*GOAL OF THE EXERCISE*
Tally the lines below that contain the word "target", then give the tally alone.

### DATA EXTRACT ###

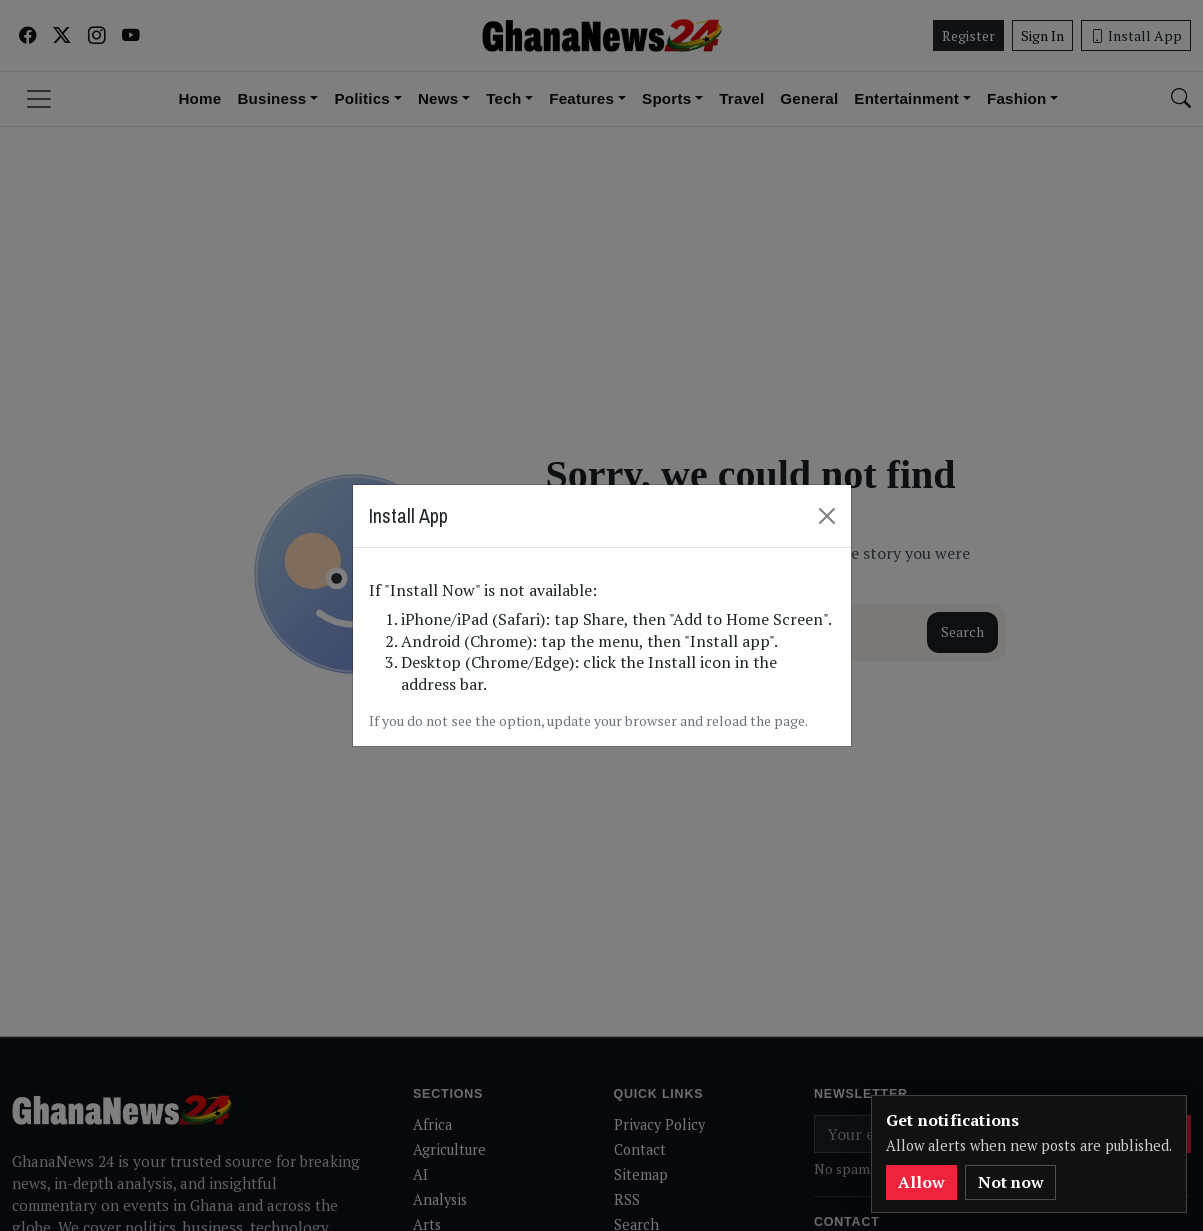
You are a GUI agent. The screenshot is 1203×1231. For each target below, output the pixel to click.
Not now (1011, 1182)
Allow (921, 1182)
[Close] (827, 515)
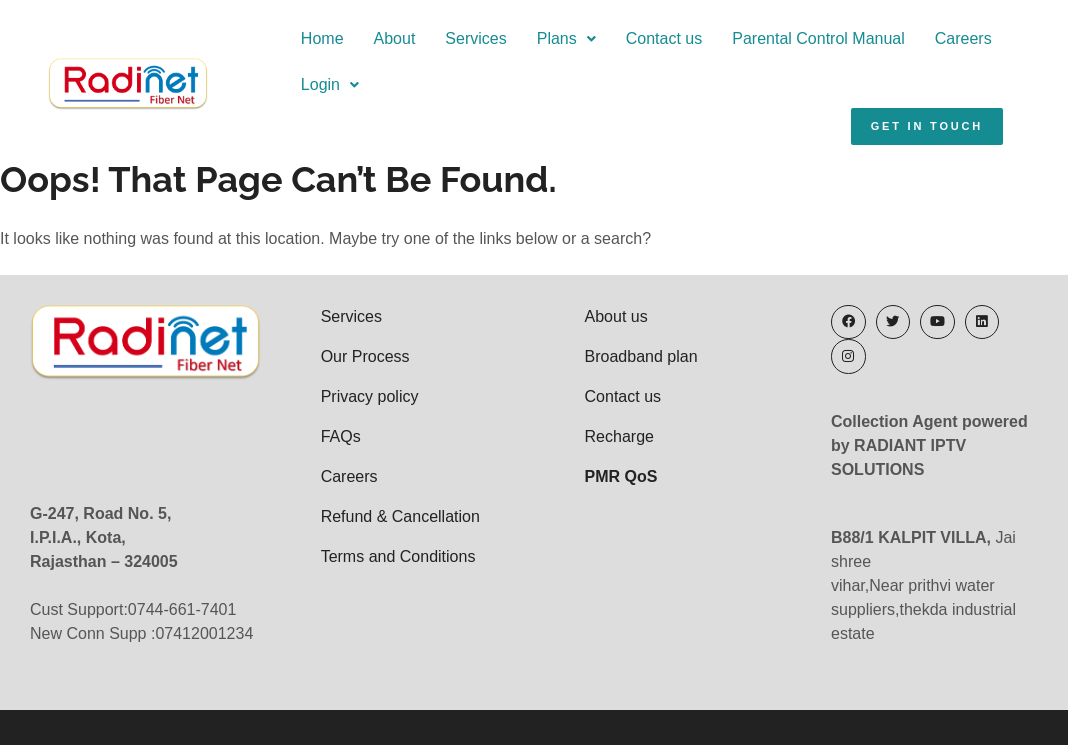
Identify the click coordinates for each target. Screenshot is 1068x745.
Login (994, 38)
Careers (906, 38)
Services (419, 38)
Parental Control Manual (761, 38)
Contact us (607, 38)
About (338, 38)
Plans (509, 38)
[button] (509, 39)
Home (265, 38)
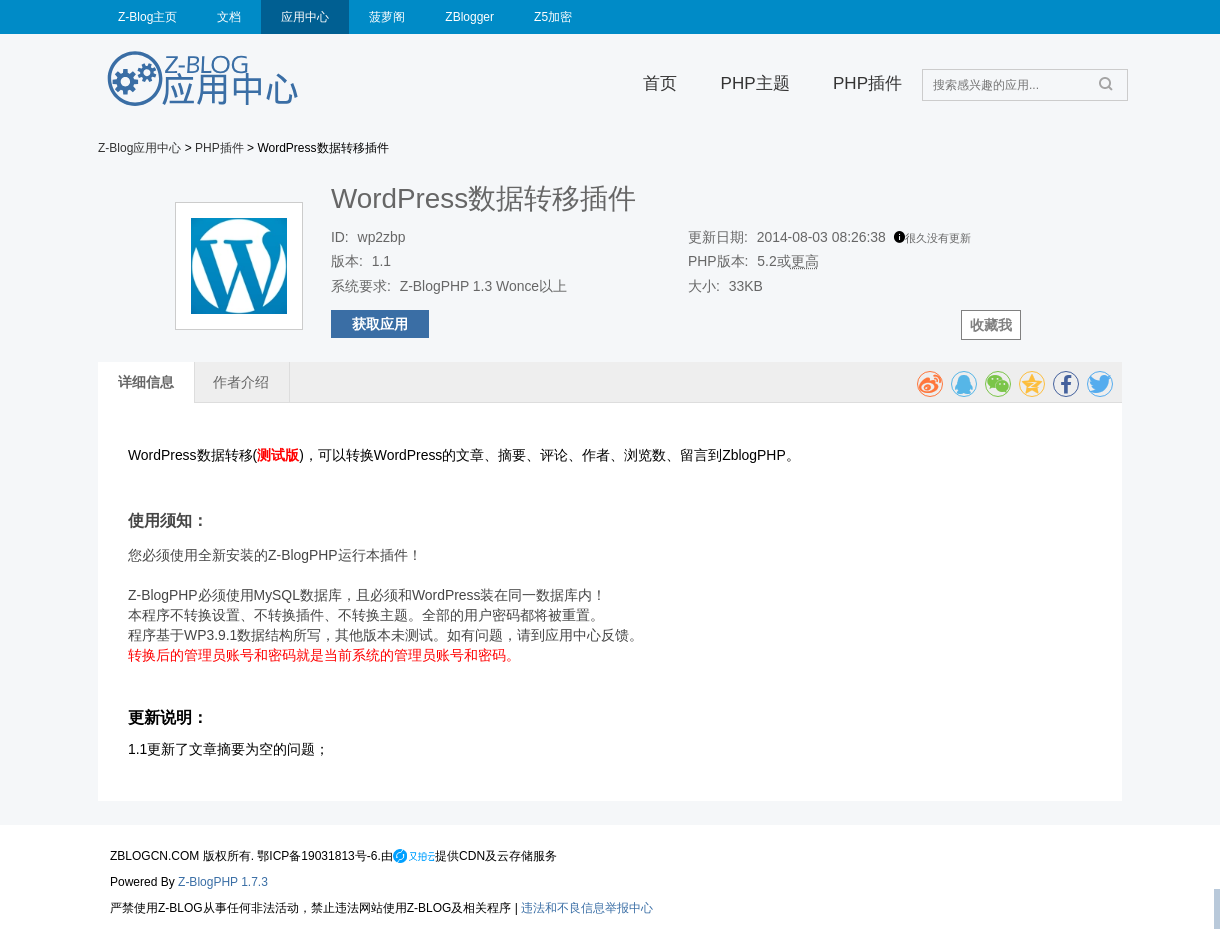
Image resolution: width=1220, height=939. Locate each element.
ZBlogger (469, 17)
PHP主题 (755, 83)
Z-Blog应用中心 (139, 148)
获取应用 (380, 324)
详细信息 (146, 382)
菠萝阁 (387, 17)
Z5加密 (553, 17)
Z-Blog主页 (147, 17)
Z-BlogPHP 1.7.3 (223, 882)
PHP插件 (867, 83)
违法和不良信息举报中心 (587, 908)
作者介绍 (241, 382)
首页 (660, 83)
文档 (229, 17)
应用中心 (305, 17)
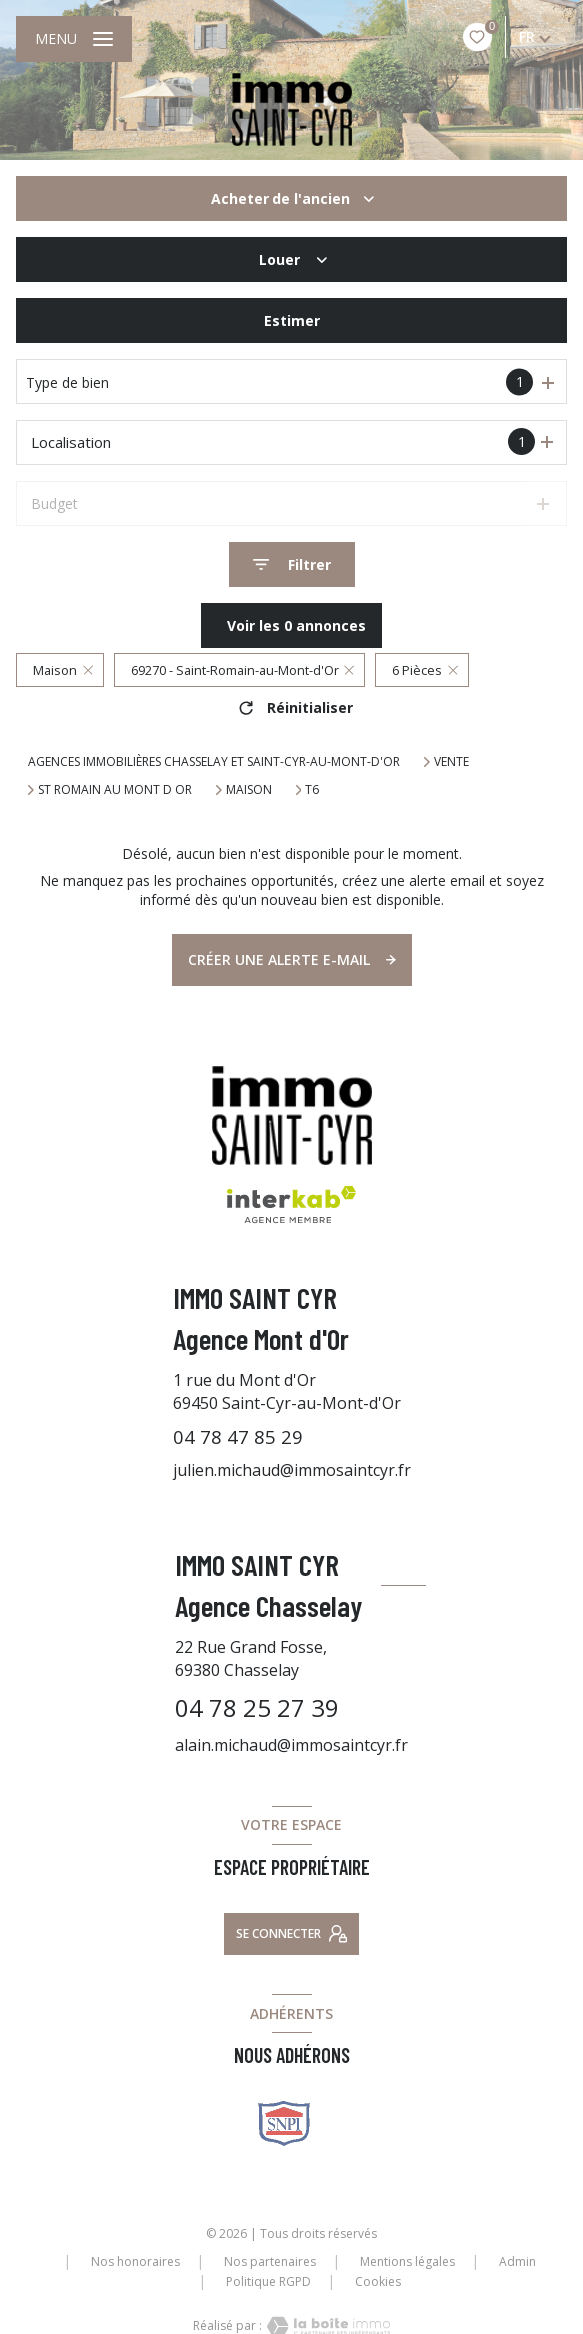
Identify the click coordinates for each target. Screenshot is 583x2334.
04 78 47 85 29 (238, 1436)
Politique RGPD (268, 2281)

###

*PROBLEM SOLUTION*
3